Joe Salcedo ’23, a mentee of Professor Hildebrand’s and a student-worker for the Office of Marketing and Communications, flies a drone over Fox Pond to capture footage of an outdoor class.
Its technical name is unmanned aerial vehicle (UAV), and one of the first recorded descriptions of it was in 1849, when the Austrian army was laying siege to Venice.
The details are sketchy, but the consensus is that the Austrians launched as many as 200 incendiary balloons—a crude form of drone—at the city.
Alas, the wind changed direction. A few balloons found their target, but many drifted back in the direction of the Austrians.
With most of today’s UAVs—as Julia Hildebrand, Ph.D., assistant professor of communication at Eckerd College and author of the recently released tome Aerial Play: Drone Medium, Mobility, Communication and Culture, can tell you—that likely would not happen. The drones of the 21st century can perform anything from taking detailed aerial video to herding livestock. “They can avoid obstacles and even find their way back to where they started,” Hildebrand adds.
And yes, she says, in combat, drones still drop bombs. Just with a lot more accuracy than the Austrian balloons.
Professor Hildebrand teaches media ethics, media and society, and critical studies in new media.
Less focused on the technology in military contexts, Hildebrand researches the powers and potentials of drones in the recreational sphere—the consumer or hobby drone. What’s really interesting about consumer drones, Hildebrand says, is the personal connection we make with them.
“This technology has really made a jump in the last 10 to 20 years,” says Hildebrand, who teaches courses in media ethics, media and society, and critical studies in new media. She also owns a drone. “They open up visuals so unlike what you get from a helicopter or an airplane. It’s a new way of seeing and discovering the world. They’re used for wildlife conservation, search and rescue, law enforcement … it’s the drone as a helper.”

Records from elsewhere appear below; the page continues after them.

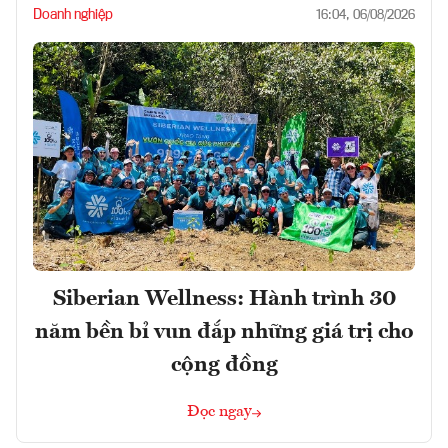
Doanh nghiệp
16:04, 06/08/2026
Siberian Wellness: Hành trình 30
năm bền bỉ vun đắp những giá trị cho
cộng đồng
Đọc ngay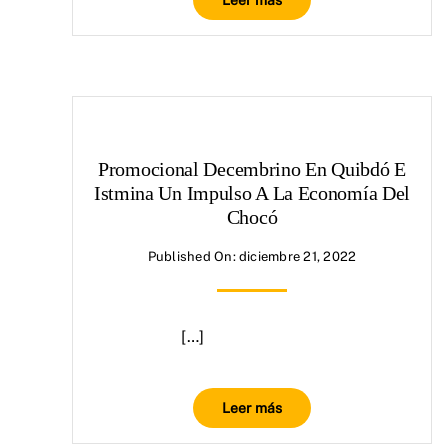
Leer más
Promocional Decembrino En Quibdó E
Istmina Un Impulso A La Economía Del
Chocó
Published On: diciembre 21, 2022
[…]
Leer más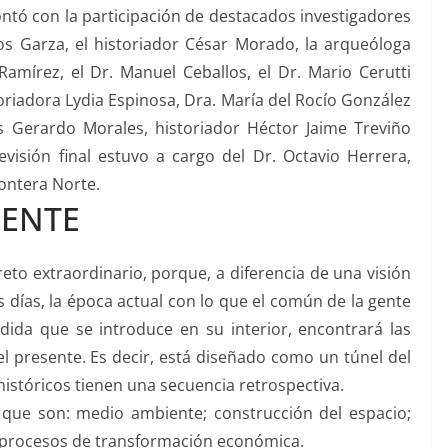
contó con la participación de destacados investigadores
os Garza, el historiador César Morado, la arqueóloga
mírez, el Dr. Manuel Ceballos, el Dr. Mario Cerutti
storiadora Lydia Espinosa, Dra. María del Rocío González
uis Gerardo Morales, historiador Héctor Jaime Treviño
evisión final estuvo a cargo del Dr. Octavio Herrera,
rontera Norte.
NENTE
reto extraordinario, porque, a diferencia de una visión
os días, la época actual con lo que el común de la gente
dida que se introduce en su interior, encontrará las
l presente. Es decir, está diseñado como un túnel del
históricos tienen una secuencia retrospectiva.
 que son: medio ambiente; construcción del espacio;
y procesos de transformación económica.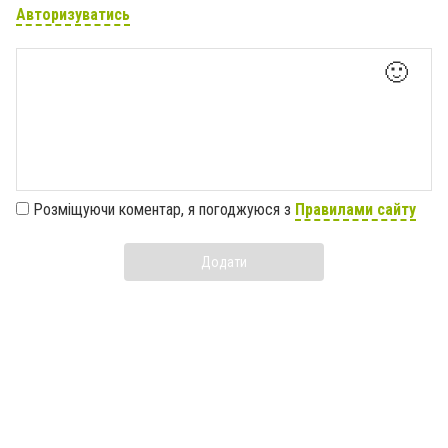
Авторизуватись
🙂
Розміщуючи коментар, я погоджуюся з
Правилами сайту
Додати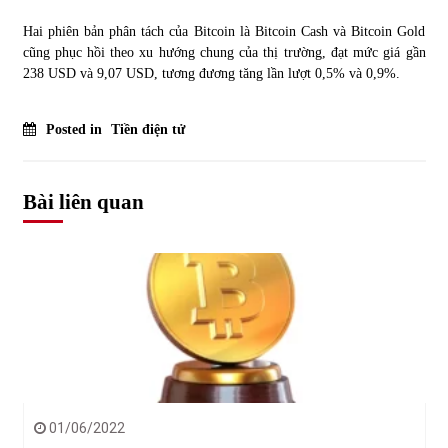
Hai phiên bản phân tách của Bitcoin là Bitcoin Cash và Bitcoin Gold
cũng phục hồi theo xu hướng chung của thị trường, đạt mức giá gần
238 USD và 9,07 USD, tương đương tăng lần lượt 0,5% và 0,9%.
Posted in
Tiền điện tử
Bài liên quan
01/06/2022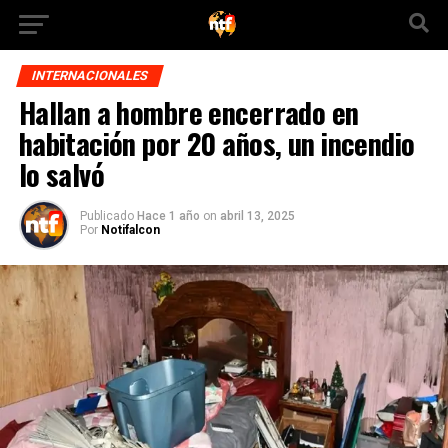
INTERNACIONALES
Hallan a hombre encerrado en
habitación por 20 años, un incendio
lo salvó
Publicado
Hace 1 año
on
abril 13, 2025
Por
Notifalcon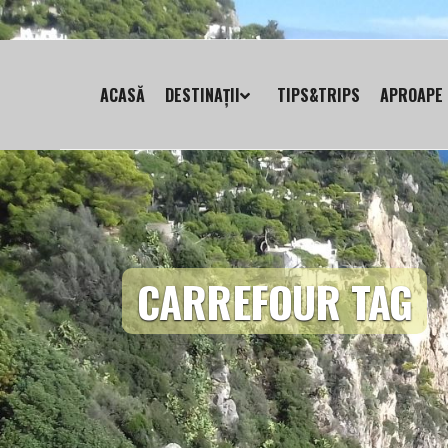
ACASĂ
DESTINAȚII
TIPS&TRIPS
APROAPE 
CARREFOUR TAG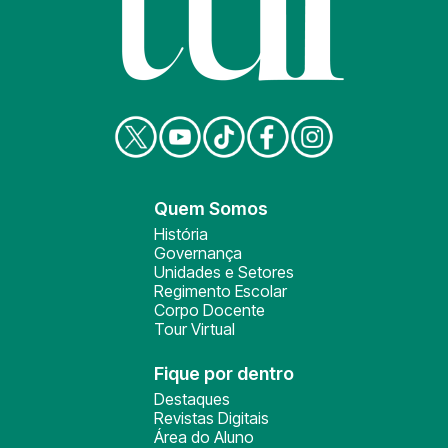
Quem Somos
História
Governança
Unidades e Setores
Regimento Escolar
Corpo Docente
Tour Virtual
Fique por dentro
Destaques
Revistas Digitais
Área do Aluno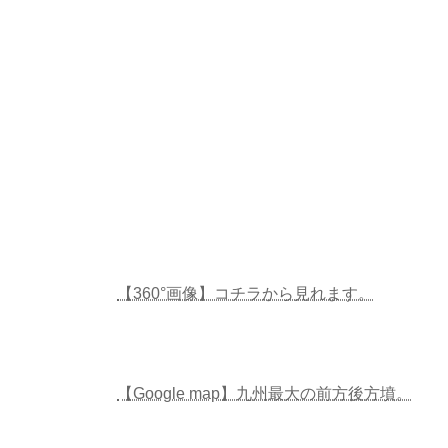
【360°画像】コチラから見れます。
【Google map】九州最大の前方後方墳。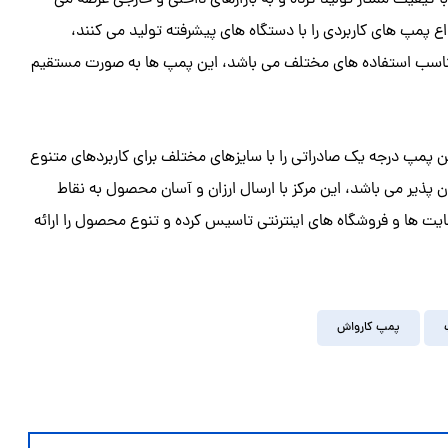
کیفیت ممتاز تولید کرده و به بازارهای داخلی و خارجی عرضه می
واع پمپ های کاربردی را با دستگاه های پیشرفته تولید می کنند،
و مناسب استفاده های مختلف می باشد، این پمپ ها به صورت مستقیم
رین پمپ درجه یک صادراتی را با سایزهای مختلف برای کاربردهای متنوع
ذیر می باشد، این مرکز با ارسال ارزان و آسان محصول به نقاط
یت ها و فروشگاه های اینترنتی تاسیس کرده و تنوع محصول را ارائه
پمپ کارواش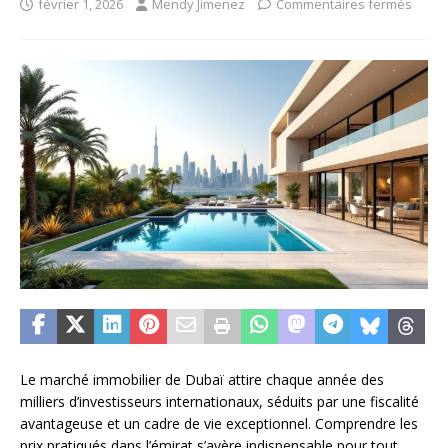
février 1, 2026
Mendy Jimenez
Commentaires fermés
Le marché immobilier de Dubaï attire chaque année des
milliers d’investisseurs internationaux, séduits par une fiscalité
avantageuse et un cadre de vie exceptionnel. Comprendre les
prix pratiqués dans l’émirat s’avère indispensable pour tout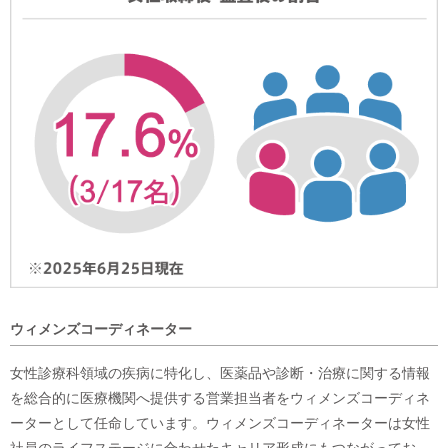
ウィメンズコーディネーター
女性診療科領域の疾病に特化し、医薬品や診断・治療に関する情報
を総合的に医療機関へ提供する営業担当者をウィメンズコーディネ
ーターとして任命しています。ウィメンズコーディネーターは女性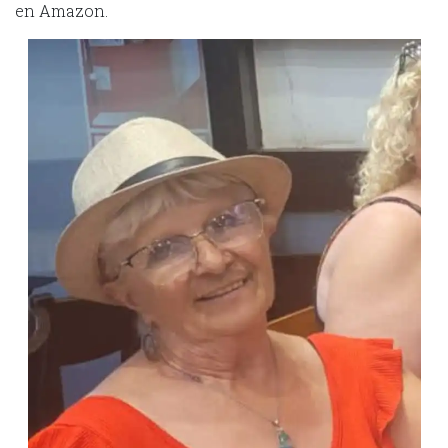
en Amazon.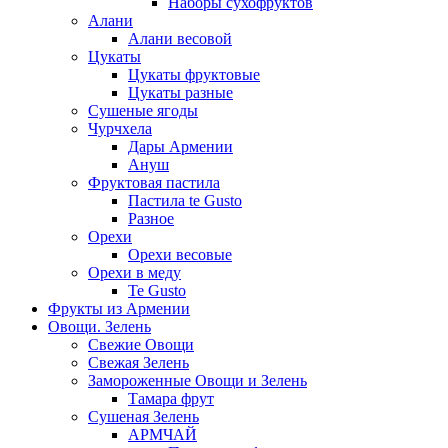
Наборы сухофруктов
Алани
Алани весовой
Цукаты
Цукаты фруктовые
Цукаты разные
Сушеные ягоды
Чурчхела
Дары Армении
Ануш
Фруктовая пастила
Пастила te Gusto
Разное
Орехи
Орехи весовые
Орехи в меду
Te Gusto
Фрукты из Армении
Овощи. Зелень
Свежие Овощи
Свежая Зелень
Замороженные Овощи и Зелень
Тамара фрут
Сушеная Зелень
АРМЧАЙ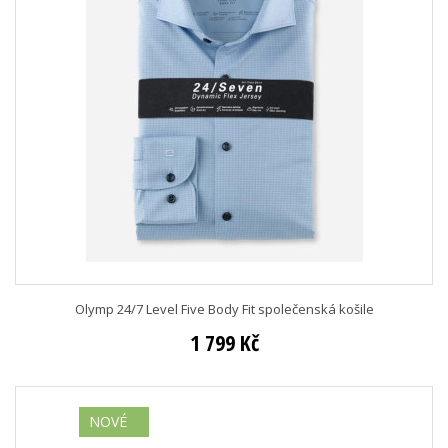
Olymp 24/7 Level Five Body Fit společenská košile
1 799 Kč
NOVÉ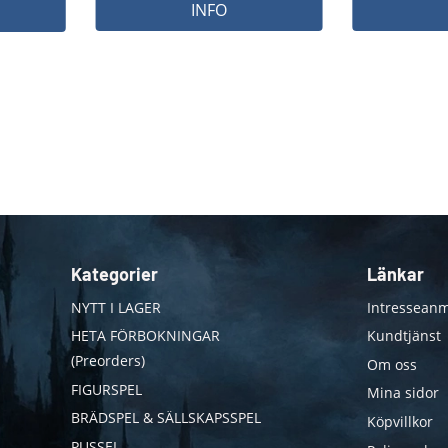
INFO
Kategorier
Länkar
NYTT I LAGER
Intresseanm
HETA FÖRBOKNINGAR
Kundtjänst
(Preorders)
Om oss
FIGURSPEL
Mina sidor
BRÄDSPEL & SÄLLSKAPSSPEL
Köpvillkor
PUSSEL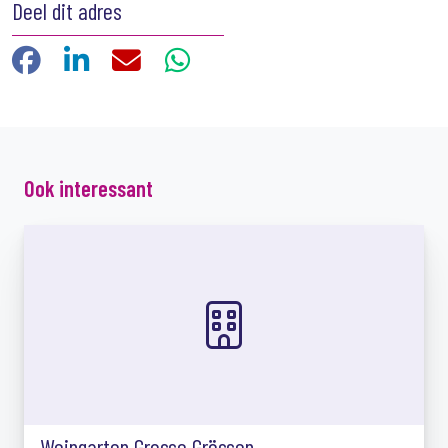
Deel dit adres
Facebook
LinkedIn
E-mail
WhatsApp
Ook interessant
Weingarten Grosse Grössen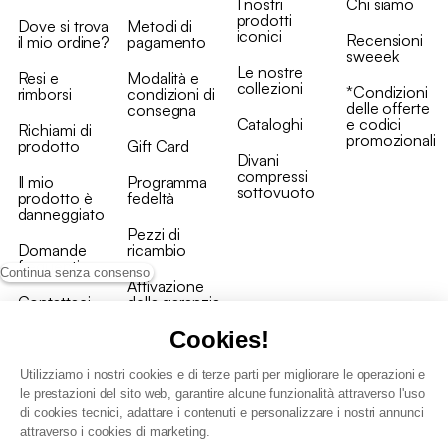
I nostri
Chi siamo
prodotti
Dove si trova
Metodi di
iconici
Recensioni
il mio ordine?
pagamento
sweeek
Le nostre
Resi e
Modalità e
collezioni
*Condizioni
rimborsi
condizioni di
delle offerte
consegna
Cataloghi
e codici
Richiami di
promozionali
prodotto
Gift Card
Divani
compressi
Il mio
Programma
sottovuoto
prodotto è
fedeltà
danneggiato
Pezzi di
Domande
ricambio
frequenti
Continua senza consenso
Attivazione
Contattaci
della garanzia
Cookies!
Utilizziamo i nostri cookies e di terze parti per migliorare le operazioni e
le prestazioni del sito web, garantire alcune funzionalità attraverso l'uso
di cookies tecnici, adattare i contenuti e personalizzare i nostri annunci
Condizioni generali vendita
attraverso i cookies di marketing.
Condizioni Generali d'Uso del Programma Fedeltà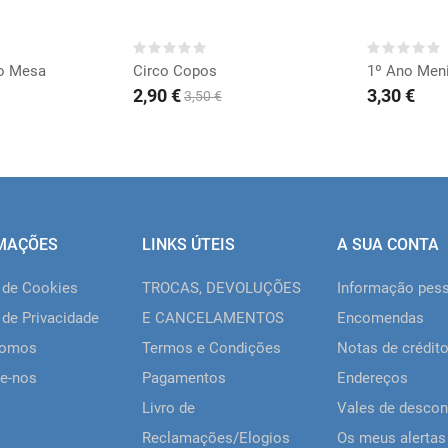
RAR
COMPRAR
CO
ro Mesa
Circo Copos
2,90 €
3,30 €
3,50 €
MAÇÕES
LINKS ÚTEIS
A SUA CONTA
a de Cookies
TROCAS, DEVOLUÇÕES
Informação pes
 de Privacidade
E CANCELAMENTOS
Encomendas
somos
Termos e Condições
Notas de crédit
e-nos
Pagamentos
Endereços
Livro de
Vales de descon
Reclamações/Elogios
Os meus alertas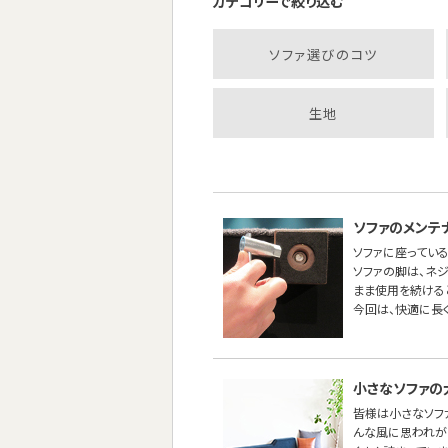
カテゴリーで絞り込む
ソファ選びのコツ
生地
ソファのメンテ
ソファに座っている
ソファの脚は、ネ
まま使用を続ける
今回は、快適に長
小さなソファの
皆様は小さなソフ
んな風に思われが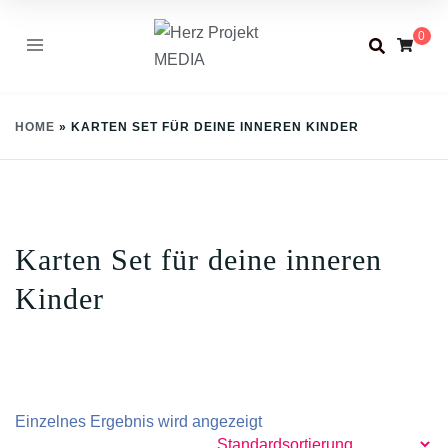
Skip
0
to
content
HOME
»
KARTEN SET FÜR DEINE INNEREN KINDER
Karten Set für deine inneren
Kinder
Einzelnes Ergebnis wird angezeigt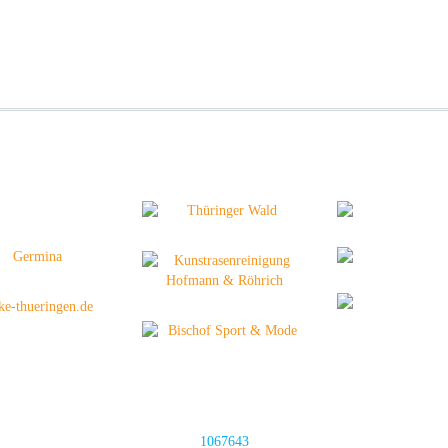
1067643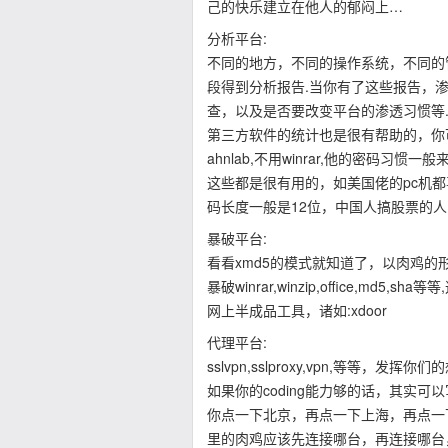
己的快乐建立在他人的郁闷上…
分析平台:
不同的地方，不同的操作系统，不同的
段得到分析报告.当你有了这些报告，
查，以及是否要改变平台的渗透习惯等
第三方软件的统计也是很有帮助的，你可
ahnlab,不用winrar,他的密码习惯一
这些都是很有用的，如美国佬的pc机都喜欢
码长度一般是12位，中国人搞股票的人
暴破平台:
看看xmd5的模式就知道了，以肉鸡
暴破winrar,winzip,office,md5,s
网上半成品工具，诸如:xdoor
代理平台:
sslvpn,sslproxy,vpn,等等，发挥你
如果你的coding能力够的话，其实可以
你点一下北京，再点一下上海，再点一
里的肉鸡应该先连接哪台，再连接哪台，然后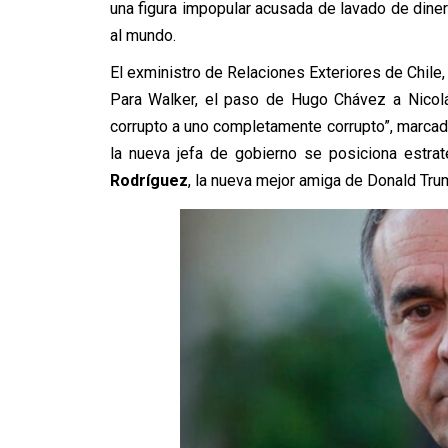
una figura impopular acusada de lavado de dine
al mundo.
El exministro de Relaciones Exteriores de Chile
Para Walker, el paso de Hugo Chávez a Nicol
corrupto a uno completamente corrupto”, marcado
la nueva jefa de gobierno se posiciona estra
Rodríguez
, la nueva mejor amiga de Donald Trump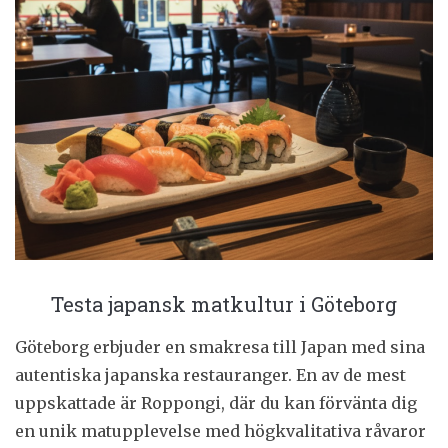
Testa japansk matkultur i Göteborg
Göteborg erbjuder en smakresa till Japan med sina
autentiska japanska restauranger. En av de mest
uppskattade är Roppongi, där du kan förvänta dig
en unik matupplevelse med högkvalitativa råvaror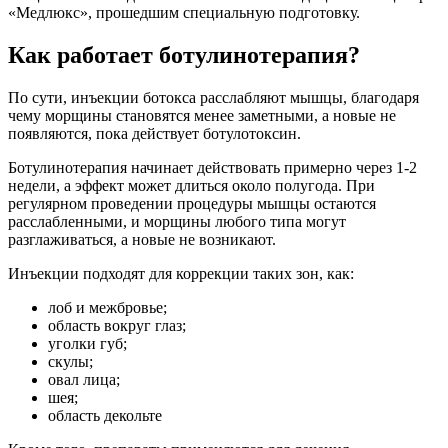
«Медлюкс», прошедшим специальную подготовку.
Как работает ботулинотерапия?
По сути, инъекции ботокса расслабляют мышцы, благодаря
чему морщины становятся менее заметными, а новые не
появляются, пока действует ботулотоксин.
Ботулинотерапия начинает действовать примерно через 1-2
недели, а эффект может длиться около полугода. При
регулярном проведении процедуры мышцы остаются
расслабленными, и морщины любого типа могут
разглаживаться, а новые не возникают.
Инъекции подходят для коррекции таких зон, как:
лоб и межбровье;
область вокруг глаз;
уголки губ;
скулы;
овал лица;
шея;
область декольте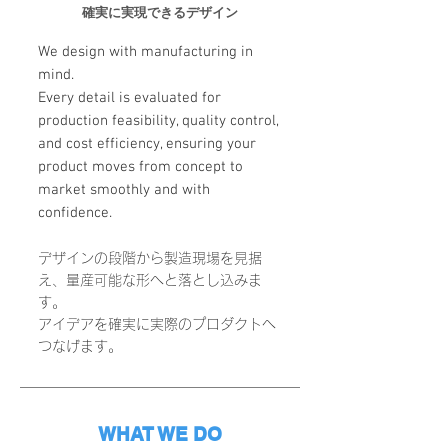
確実に実現できるデザイン
We design with manufacturing in
mind.
Every detail is evaluated for
production feasibility, quality control,
and cost efficiency, ensuring your
product moves from concept to
market smoothly and with
confidence
.
デザインの段階から製造現場を見据
え、量産可能な形へと落とし込みま
す。
アイデアを確実に実際のプロダクトへ
つなげます。
WHAT WE DO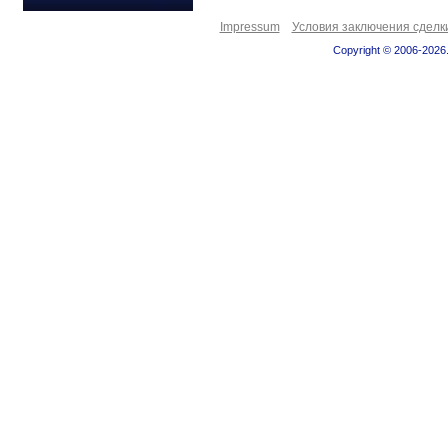
Impressum
Условия заключения сделк
Copyright © 2006-2026.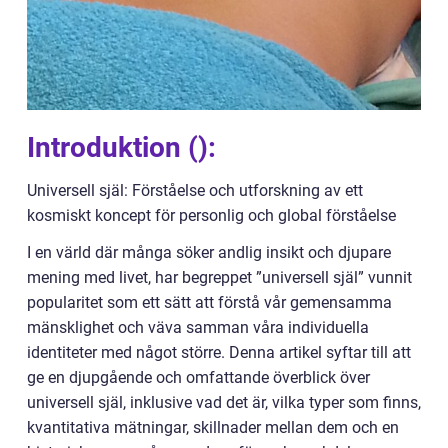
Introduktion ():
Universell själ: Förståelse och utforskning av ett
kosmiskt koncept för personlig och global förståelse
I en värld där många söker andlig insikt och djupare
mening med livet, har begreppet ”universell själ” vunnit
popularitet som ett sätt att förstå vår gemensamma
mänsklighet och väva samman våra individuella
identiteter med något större. Denna artikel syftar till att
ge en djupgående och omfattande överblick över
universell själ, inklusive vad det är, vilka typer som finns,
kvantitativa mätningar, skillnader mellan dem och en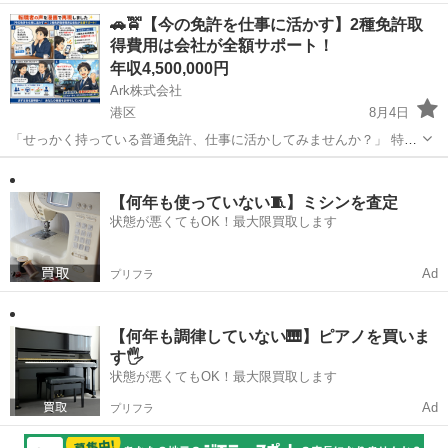
ある求人の中から、当社をご覧いただきありがとうございます！ 私た
東京
港区
芝公園駅
その他
未経験
🚗🚖【今の免許を仕事に活かす】2種免許取
ちは東京都を中心に、建築・土木・解体工事を手がけている会社で
得費用は会社が全額サポート！
す。 経験・学歴一切不...
年収4,500,000円
Ark株式会社
港区
8月4日
「せっかく持っている普通免許、仕事に活かしてみませんか？」 特別
な資格や経験は必要ありません！ **普通免許（AT限定可）**があれば
東京
港区
ドライバー
未経験
応募OK✨ タクシーに必要な2種免許は会社が費用を全額サポート！ さ
らに取...
【何年も使っていない🧵】ミシンを査定
状態が悪くてもOK！最大限買取します
Ad
プリフラ
【何年も調律していない🎹】ピアノを買いま
す🖐️
状態が悪くてもOK！最大限買取します
Ad
プリフラ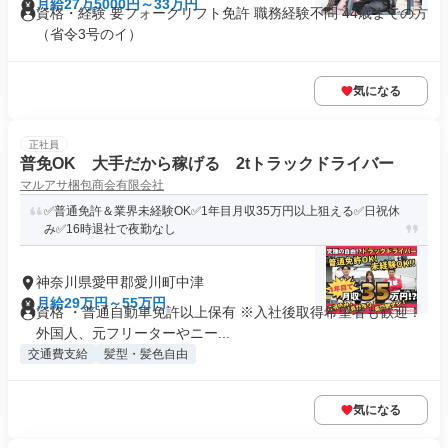
月給27万5000円～33万円
資格・経験 要フォークリフト免許 職務経験不問 44歳までの方
（省令3号のイ）
気になる
正社員
普免OK 大手だから稼げる 2tトラックドライバー
マルアサ梱包商会有限会社
✅普通免許＆業界未経験OK✅1年目月収35万円以上狙える✅日祝休
み✅16時退社で夜勤なし
神奈川県愛甲郡愛川町中津
月給29万円～55万円
資格 ・普通自動車免許以上保有 ※入社後取得希望者も歓迎！
外国人、元フリーターやニー...
交通費支給
髪型・髪色自由
気になる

And as a toy, albeit an expensive one. A small toy drone with a simple camera can cost less than $100. But for more sophisticated flying, hobby pilots spend $450 and up. Throw in extra batteries, propellers, SD cards and other accessories, and the cost can rise to $1,500 or more.
But that’s not a deterrent. “There’s a large arena of people flying drones for fun,” Hildebrand says. “There is aerial photography and videography, and also drone racing, all of which are growing in popularity among men and women, young and old alike.”
For many pilots, these aren’t just remote-controlled flying machines. Drones, Hildebrand says, can become our buddies.
An example of video footage captured with a drone flown by Joe Salcedo ’23 at Eckerd College.
Hildebrand studies drones as a medium, a form of communication like smartphones or the internet, that connects us to each other and the world. Her book on the subject has been well received. “This is a welcomed contribution not only to studies on drones but also to our knowledge on human-machine interactions,” says Bruno Martins, senior researcher at the Peace Research Institute in Oslo.
Like owning a dog or cat, people develop relationships with their drones, Hildebrand says. They talk to them, praise or admonish them. Even give them a name. (She named her drone “Jay,” from the first letter of her first name.)
Hildebrand decided to see how she connected with her drone, so she hooked up a microphone. “I wanted to analyze myself as I engaged the technology,” she says, “so I recorded my audio and I thought out loud, said anything that came to mind. I thought that would make for really interesting data.” It did.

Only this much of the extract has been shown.